Tale Twelfth 1

2.9K 263 9
                                    

Tale Twelfth 1

'Hanya dia yang bisa mengakhiri hidupku. Tapi dia jugalah yang terus membuatku ingin hidup.'

–Goblin–

Samudera berharap saat datang ke kelas dia akan bertemu dengan Ayya dan memeluknya atau apalah yang bisa membuat moodnya kembali bagus. Namun yang didapatinya hanya kekesalan yang semakin membuat moodnya tambah buruk. Bagaimana tidak, si Damar-Damar itu, cowok yang berani mendekati Ayya dan mencuri perhatian cewek satu sekolah itu kini sedang duduk santai di bangkunya sambil membaca buku.

"Beraninya dia," gumam, Samudera kesal. Apa karena dia sering bolos guru wali kelasnya memberikan kursinya pada si anak baru itu dan mengusirnya, begitu.

Saat bel bunyi bukannya masuk ke dalam kelas Samudera malah keluar dari dalam kelas. Saat di depan pintu dia berpapasan dengan Ayya yang baru saja tiba, tetapi Samudera mengabaikannya membuat Ayya sedikit heran. Tidak biasanya Samudera bersikap dingin seperti itu.

"Ngapain kamu jalan ke sana. Kelasnya ada di depan," kata Bu Esi, yang melihat Samudera berjalan menjauhi kelasnya.

Samudera memutar bola matanya. "Pagi juga bu," sapanya dengan ceria. "Ahh, untuk apa juga saya datang ke kelas kalau tempatnya aja udah nggak ada buat saya. Jadi saya pergi aja."

Wajah bu Esi memerah. "Tapi kamu bisa ambil kursi baru di gudang."

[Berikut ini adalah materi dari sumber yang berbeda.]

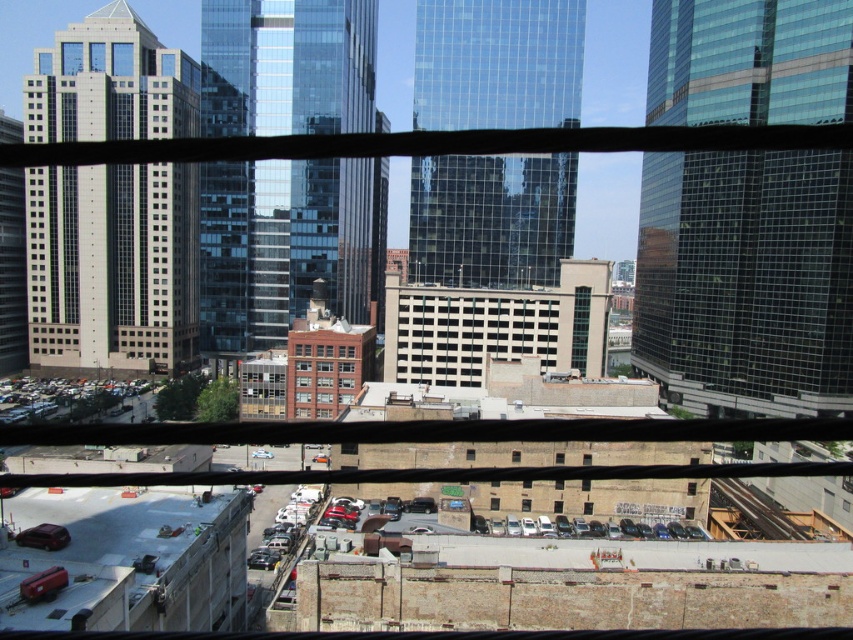 You are a delivery person trying to load a package onto the shiny silver car at lower center and the shiny metallic car at lower center. Which car has enough vertical space to accommodate a large box that requires more height?

The shiny silver car at lower center has a greater height compared to the shiny metallic car at lower center, so it can accommodate the large box requiring more height.

You are standing inside a building looking out through a window with bars. You see a brown brick building at center and a metallic silver car at lower center. Which object is closer to you?

The metallic silver car at lower center is behind the brown brick building at center, so the brown brick building at center is closer to you. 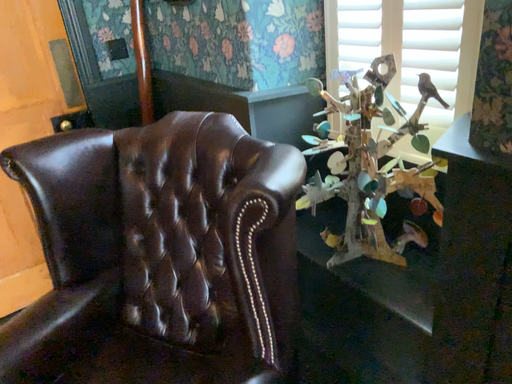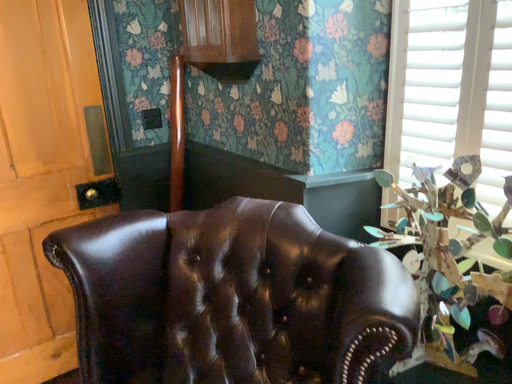 Question: How did the camera likely rotate when shooting the video?

Choices:
 (A) rotated downward
 (B) rotated upward

Answer: (B)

Samudera menatap nyalang wali kelasnya, bukannya dia bersikap tidak hormat. Hanya saja sekarang ini moodnya benar-benar kacau, jadi jangan salahkan dirinya jika pagi ini kata-katanya terdengar begitu pedas. "Akan saya ambil," katanya, kemudian beranjak pergi meninggalkan bu Esi yang memandanginya dengan sorot minta maaf.

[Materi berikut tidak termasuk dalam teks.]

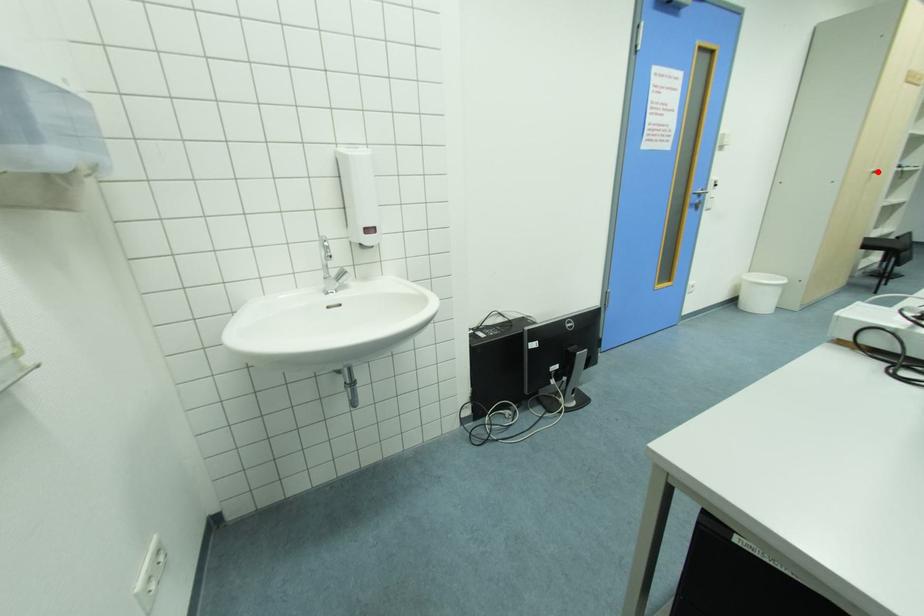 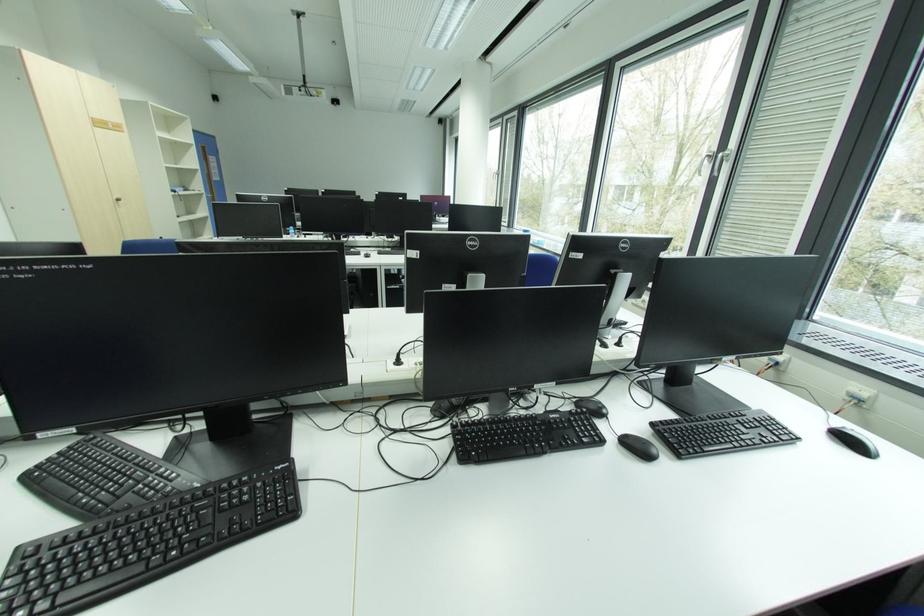 In the second image, find the point that corresponds to the highlighted location in the first image.

(120, 199) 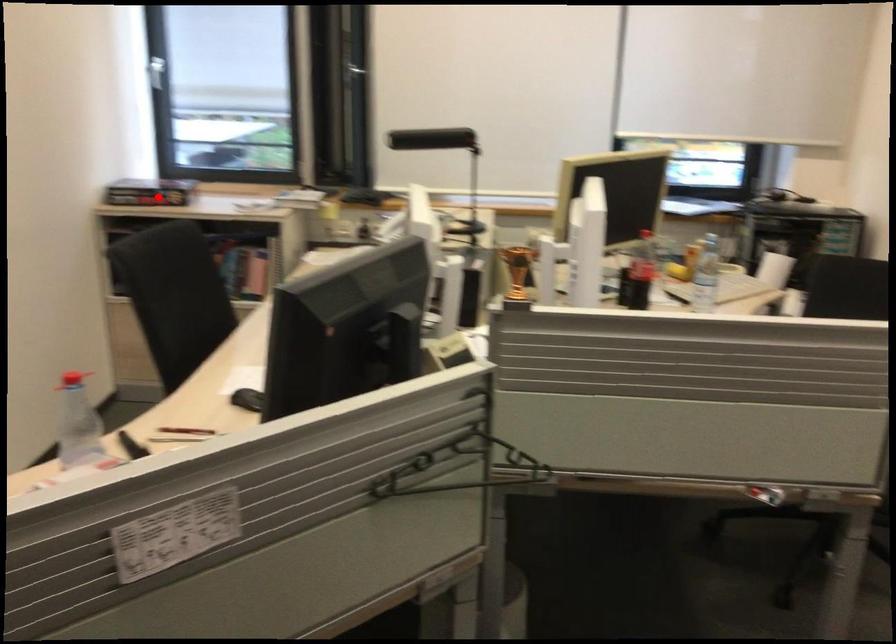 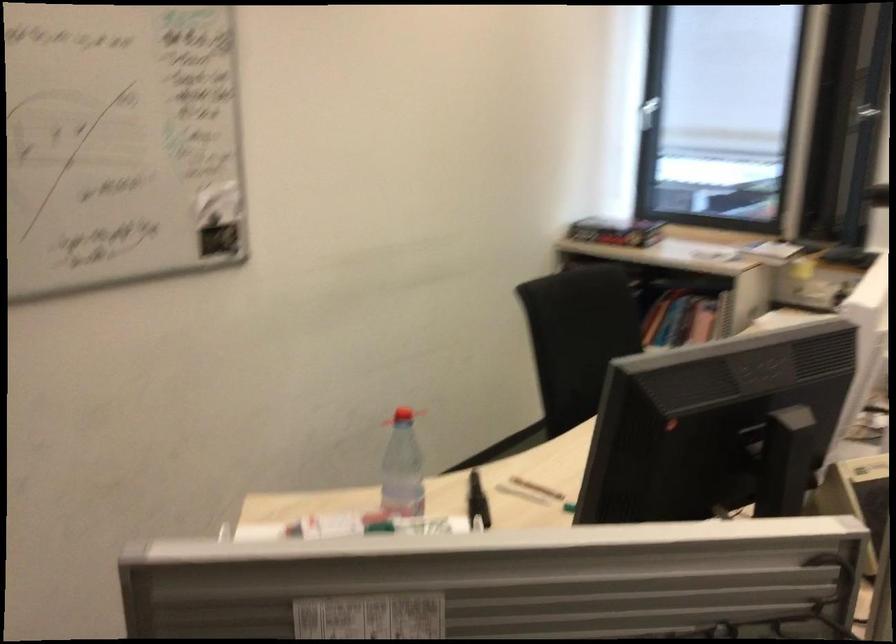 Question: I am providing you with two images of the same scene from different viewpoints. A red point is marked on the first image. Is the red point's position out of view in image 2?

Choices:
 (A) Yes
 (B) No

Answer: (B) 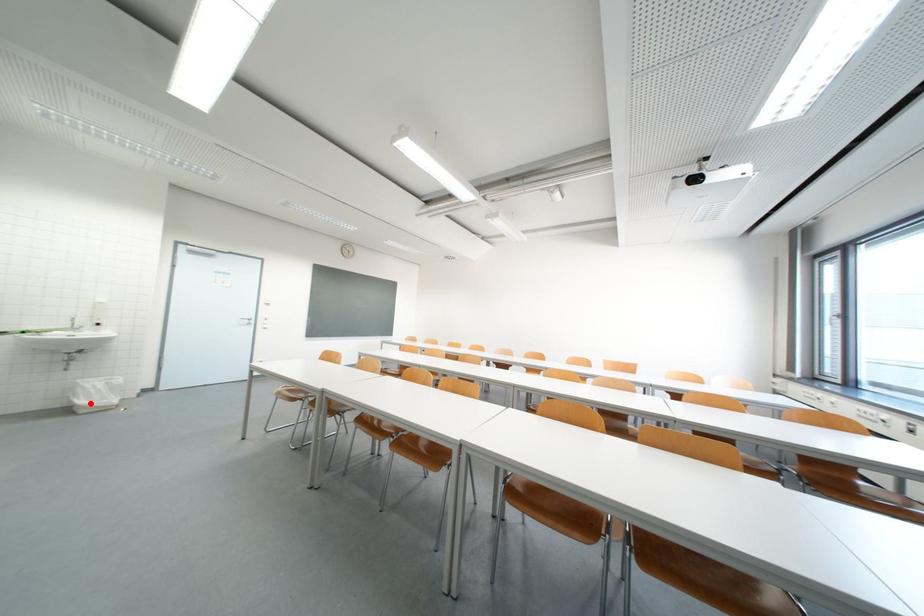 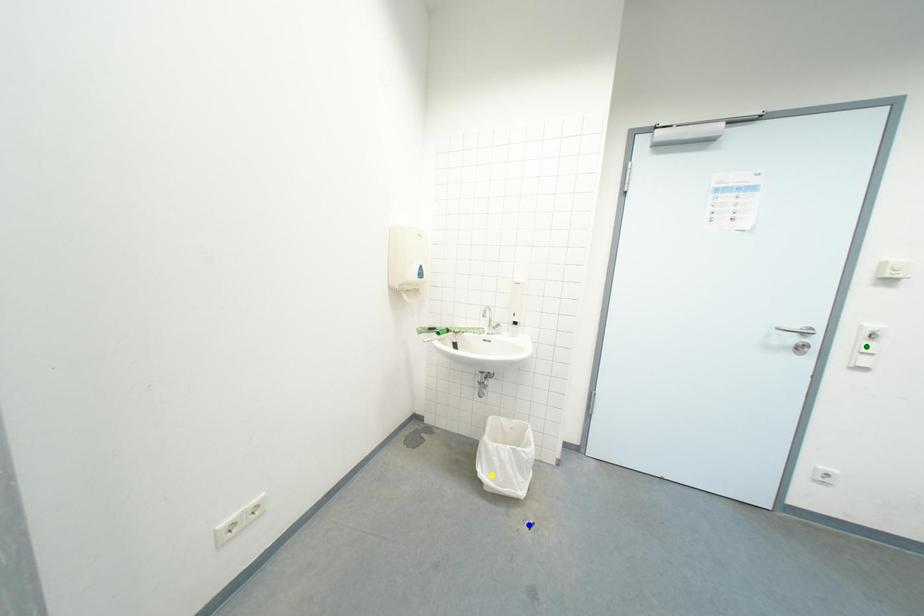 Question: I am providing you with two images of the same scene from different viewpoints. A red point is marked on the first image. You are given multiple points on the second image. Which spot in image 2 lines up with the point in image 1?

Choices:
 (A) green point
 (B) blue point
 (C) yellow point

Answer: (C) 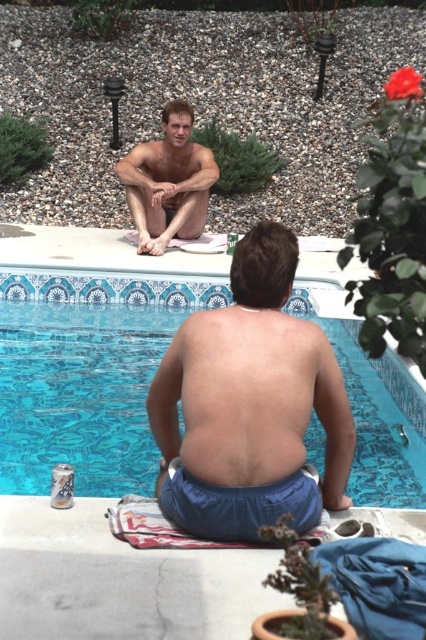 Question: Among these points, which one is nearest to the camera?

Choices:
 (A) (276, 365)
 (B) (345, 360)

Answer: (A)

Question: Among these points, which one is nearest to the camera?

Choices:
 (A) (207, 420)
 (B) (100, 314)
 (C) (172, 100)

Answer: (A)

Question: From the image, what is the correct spatial relationship of blue fabric shorts at center in relation to smooth skin man at upper center?

Choices:
 (A) below
 (B) above

Answer: (A)

Question: Does blue fabric shorts at center have a greater width compared to smooth skin man at upper center?

Choices:
 (A) yes
 (B) no

Answer: (B)

Question: Which is farther from the smooth skin man at upper center?

Choices:
 (A) blue glossy water at center
 (B) muscular tan skin at back

Answer: (B)

Question: Is blue glossy water at center to the left of smooth skin man at upper center from the viewer's perspective?

Choices:
 (A) no
 (B) yes

Answer: (B)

Tidak ada tempat khusus yang ingin dikunjungi Samudera. Semuanya tampak membosankan di matanya sekarang, pilihan terakhirnya adalah atap sekolah, setidaknya di sana dia bisa tidur dengan tenang.

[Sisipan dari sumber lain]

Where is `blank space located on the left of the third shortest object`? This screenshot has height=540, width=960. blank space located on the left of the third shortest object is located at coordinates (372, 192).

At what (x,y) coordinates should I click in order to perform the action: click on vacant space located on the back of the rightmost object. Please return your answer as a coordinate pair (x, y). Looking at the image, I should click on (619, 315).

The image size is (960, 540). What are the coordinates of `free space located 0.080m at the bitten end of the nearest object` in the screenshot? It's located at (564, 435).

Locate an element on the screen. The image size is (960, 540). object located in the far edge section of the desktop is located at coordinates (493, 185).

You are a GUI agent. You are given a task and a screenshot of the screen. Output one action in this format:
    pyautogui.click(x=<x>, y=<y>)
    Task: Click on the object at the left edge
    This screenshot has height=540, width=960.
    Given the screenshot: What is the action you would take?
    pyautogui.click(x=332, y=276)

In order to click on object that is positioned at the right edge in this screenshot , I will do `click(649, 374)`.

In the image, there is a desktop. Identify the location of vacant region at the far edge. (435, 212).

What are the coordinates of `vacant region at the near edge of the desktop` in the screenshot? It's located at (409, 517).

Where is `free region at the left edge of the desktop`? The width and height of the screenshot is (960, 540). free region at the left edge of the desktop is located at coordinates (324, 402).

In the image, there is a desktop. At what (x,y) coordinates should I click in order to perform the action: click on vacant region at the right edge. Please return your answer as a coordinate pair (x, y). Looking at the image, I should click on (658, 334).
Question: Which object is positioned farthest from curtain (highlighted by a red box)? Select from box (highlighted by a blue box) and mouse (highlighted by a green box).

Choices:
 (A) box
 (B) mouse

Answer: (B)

"Semakin dia mengingatmu, semakin kau akan mendekati kematianmu."

Kata-kata itu terus terngiang dalam kepalanya, saling bersahut-sahutan membuatnya tambah pusing. Samudera menghela napas panjang, kedua matanya menatap ke atas langit yang panas, beruntung dia berbaring di tempat yang teduh coba kalau tidak pasti kulitnya akan hitam terus nanti Ayya semakin tidak tertarik padanya dan pada akhirnya akan memilih Damar.

"Kenapa gue ingat dia lagi," ratapnya, kesal.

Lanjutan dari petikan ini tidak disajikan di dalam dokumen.